I just discovered this blog and so far have enjoyed reading lots of her posts. Join me at Scribbit, Motherhood in Alaska.
Friday, February 29, 2008
Referrals are coming soon and it is looking more and more like we will finally burst into 2006! Yes!!! And when that happens, DH and I will have to celebrate and that's where the picture above comes in.
Wednesday, February 27, 2008
Today we said our good-bye's to Joe Edmondson. Joe was a co-worker and friend. One evening having dinner with he and wife D, we found out that we had named our future daughter the same name as their daughter (we knew her, through Joe, as Liz).
Joe died of a massive heart attack late Sunday night. JR was so kind to call us at midnight to share the news so we would not be shocked walking into work Monday morning. Thanks, JR.
LIFE IS BUT A STOPPING PLACE
Life is but a stopping place, a pause in what’s to be. A resting place along the road to sweet eternity.
We all have different journeys, different paths along the way. We all were meant to learn some things but never meant to stay…
Our destination is a place far greater than we know. For some, the journeys quicker, for some the journeys slow.And when the journey finally ends, we’ll claim a great reward. And find an everlasting peace, together with the Lord.

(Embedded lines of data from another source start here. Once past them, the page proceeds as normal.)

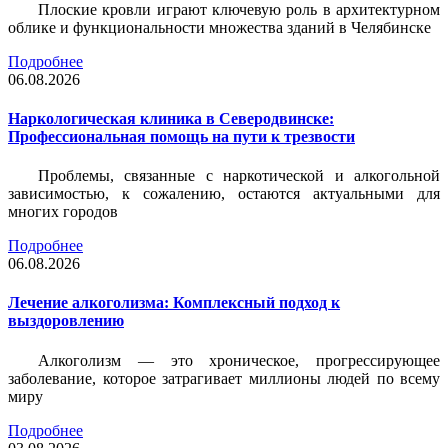
Плоские кровли играют ключевую роль в архитектурном
облике и функциональности множества зданий в Челябинске
Подробнее
06.08.2026
Наркологическая клиника в Северодвинске:
Профессиональная помощь на пути к трезвости
Проблемы, связанные с наркотической и алкогольной
зависимостью, к сожалению, остаются актуальными для
многих городов
Подробнее
06.08.2026
Лечение алкоголизма: Комплексный подход к
выздоровлению
Алкоголизм — это хроническое, прогрессирующее
заболевание, которое затрагивает миллионы людей по всему
миру
Подробнее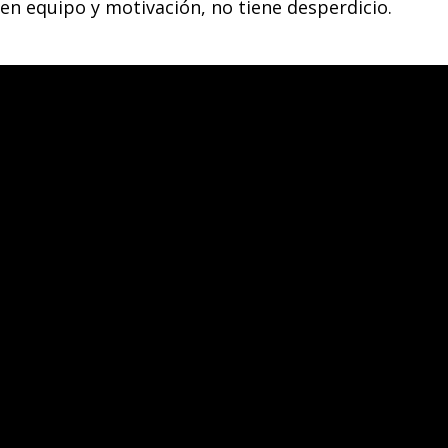
en equipo y motivación, no tiene desperdicio.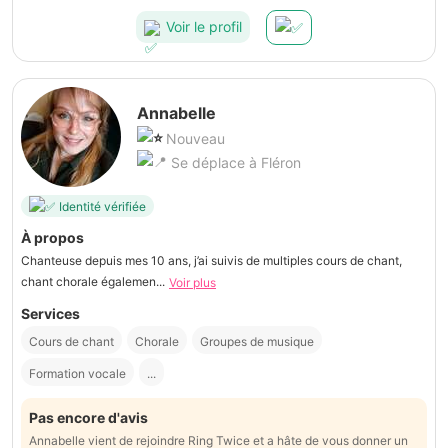
Voir le profil
Annabelle
Nouveau
Se déplace à Fléron
Identité vérifiée
À propos
Chanteuse depuis mes 10 ans, j’ai suivis de multiples cours de chant,
chant chorale égalemen...
Voir plus
Services
Cours de chant
Chorale
Groupes de musique
Formation vocale
...
Pas encore d'avis
Annabelle vient de rejoindre Ring Twice et a hâte de vous donner un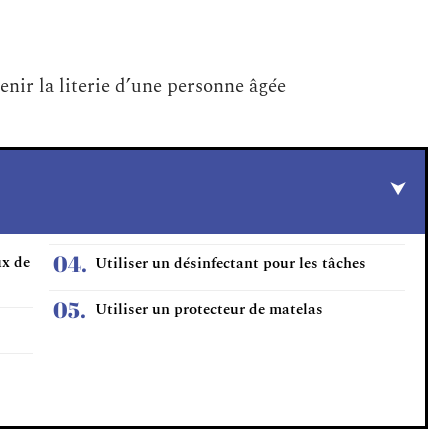
enir la literie d’une personne âgée
ux de
Utiliser un désinfectant pour les tâches
Utiliser un protecteur de matelas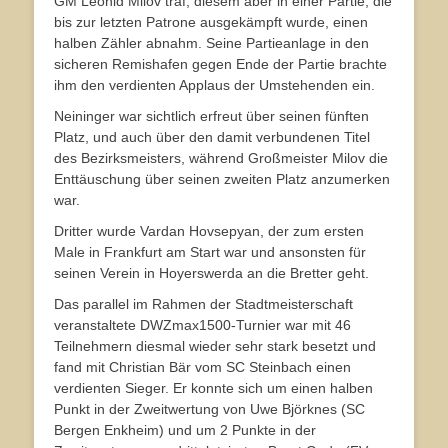
GM Leonid Milov traf, diesem aber in einer Partie, die
bis zur letzten Patrone ausgekämpft wurde, einen
halben Zähler abnahm. Seine Partieanlage in den
sicheren Remishafen gegen Ende der Partie brachte
ihm den verdienten Applaus der Umstehenden ein.
Neininger war sichtlich erfreut über seinen fünften
Platz, und auch über den damit verbundenen Titel
des Bezirksmeisters, während Großmeister Milov die
Enttäuschung über seinen zweiten Platz anzumerken
war.
Dritter wurde Vardan Hovsepyan, der zum ersten
Male in Frankfurt am Start war und ansonsten für
seinen Verein in Hoyerswerda an die Bretter geht.
Das parallel im Rahmen der Stadtmeisterschaft
veranstaltete DWZmax1500-Turnier war mit 46
Teilnehmern diesmal wieder sehr stark besetzt und
fand mit Christian Bär vom SC Steinbach einen
verdienten Sieger. Er konnte sich um einen halben
Punkt in der Zweitwertung von Uwe Björknes (SC
Bergen Enkheim) und um 2 Punkte in der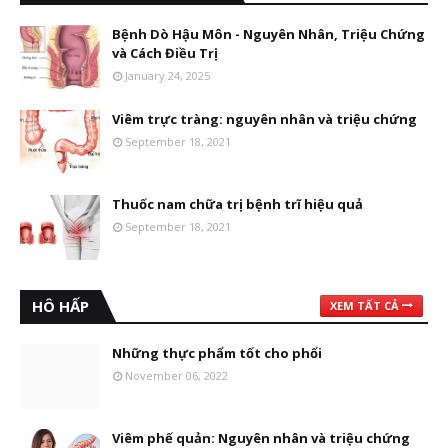
Bệnh Dò Hậu Môn - Nguyên Nhân, Triệu Chứng
và Cách Điều Trị
January 24, 2025
Viêm trực tràng: nguyên nhân và triệu chứng
September 18, 2021
Thuốc nam chữa trị bệnh trĩ hiệu quả
September 18, 2021
HÔ HẤP
XEM TẤT CẢ
Những thực phẩm tốt cho phổi
November 06, 2022
Viêm phế quản: Nguyên nhân và triệu chứng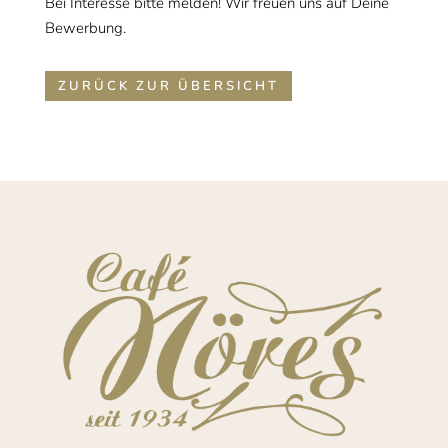
Bei Interesse bitte melden! Wir freuen uns auf Deine
Bewerbung.
ZURÜCK ZUR ÜBERSICHT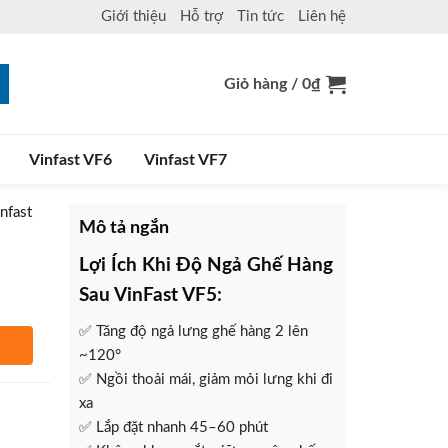
Giới thiệu
Hỗ trợ
Tin tức
Liên hệ
Giỏ hàng /
0
₫
Vinfast VF6
Vinfast VF7
nfast
Mô tả ngắn
Lợi Ích Khi Độ Ngả Ghế Hàng
Sau VinFast VF5:
✅ Tăng độ ngả lưng ghế hàng 2 lên
~120°
hàng
✅ Ngồi thoải mái, giảm mỏi lưng khi đi
xa
✅ Lắp đặt nhanh 45–60 phút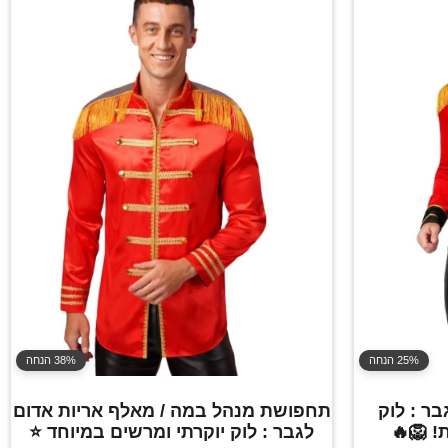
25% הנחה
38% הנחה
ר : לוק
תחפושת מנהל במה / מאלף אריות אדום
! 🦁🔥
לגבר : לוק יוקרתי ומרשים במיוחד ⭐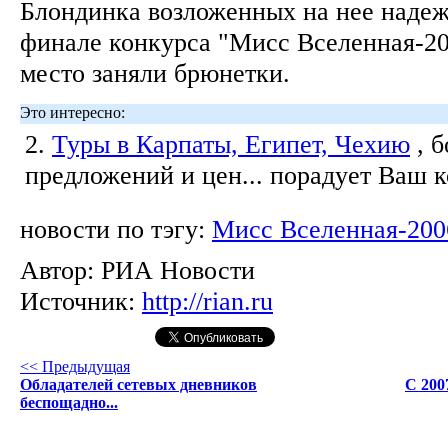
Блондинка возложенных на нее надеж
финале конкурса "Мисс Вселенная-20
место заняли брюнетки.
Это интересно:
2.
Туры в Карпаты, Египет, Чехию
, 
предложений и цен... порадует Ваш 
новости по тэгу:
Мисс Вселенная-200
Автор:
РИА Новости
Источник:
http://rian.ru
<< Предыдущая
Обладателей сетевых дневников
С 200
беспощадно...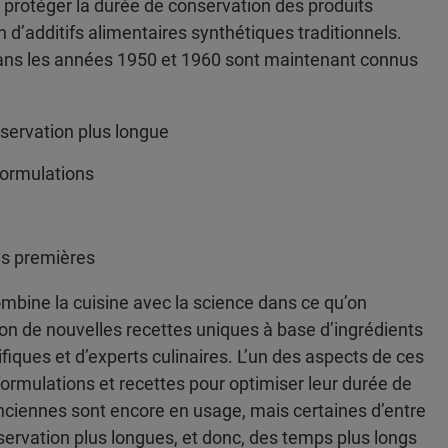
de protéger la durée de conservation des produits
on d’additifs alimentaires synthétiques traditionnels.
ans les années 1950 et 1960 sont maintenant connus
servation plus longue
formulations
es premières
bine la cuisine avec la science dans ce qu’on
ison de nouvelles recettes uniques à base d’ingrédients
fiques et d’experts culinaires. L’un des aspects de ces
formulations et recettes pour optimiser leur durée de
ciennes sont encore en usage, mais certaines d’entre
servation plus longues, et donc, des temps plus longs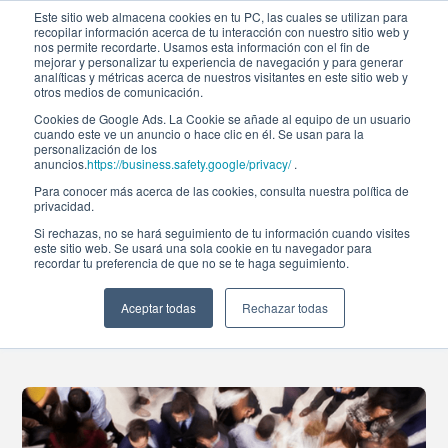
Este sitio web almacena cookies en tu PC, las cuales se utilizan para
recopilar información acerca de tu interacción con nuestro sitio web y
nos permite recordarte. Usamos esta información con el fin de
mejorar y personalizar tu experiencia de navegación y para generar
analíticas y métricas acerca de nuestros visitantes en este sitio web y
otros medios de comunicación.
Cookies de Google Ads. La Cookie se añade al equipo de un usuario
cuando este ve un anuncio o hace clic en él. Se usan para la
Noticias
personalización de los
anuncios.
https://business.safety.google/privacy/
.
Para conocer más acerca de las cookies, consulta nuestra política de
privacidad.
4ª Edición del foro de
Si rechazas, no se hará seguimiento de tu información cuando visites
este sitio web. Se usará una sola cookie en tu navegador para
recordar tu preferencia de que no se te haga seguimiento.
Empleo Afi4Talent
Aceptar todas
Rechazar todas
22-oct-2018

Later Joe. We shared good times, hard times and many crazy times. Peace friend. Peace...
Twenty Five months may seem like a long time. Considering the long ago projected time line from LID to Forever Day, I guess it is...
However, we are not going to complain because each month down really does bring us one month closer to Alyzabeth. And here's one main reason we're not going to complain. We know that for many of you, the time line is longer. We're not going to whine knowing that others wish they had our LID date.
So our prayers and good wishes go to all of you with LID's after us. You guys are made of steel with hearts molded from pure gold. Keep the faith. Keep believing. Imagine your dream because each of us will celebrate our Forever Day...
Tuesday, February 26, 2008
What a great idea! Have you seen this piece of luggage? I loved reading about it over at Modern Mom.
Traveling with kids can be a challenge. After battling airport lines, diffusing in-transit meltdowns, and carrying loads of luggage (plus tired tots), a vacation on the other end is more than welcome.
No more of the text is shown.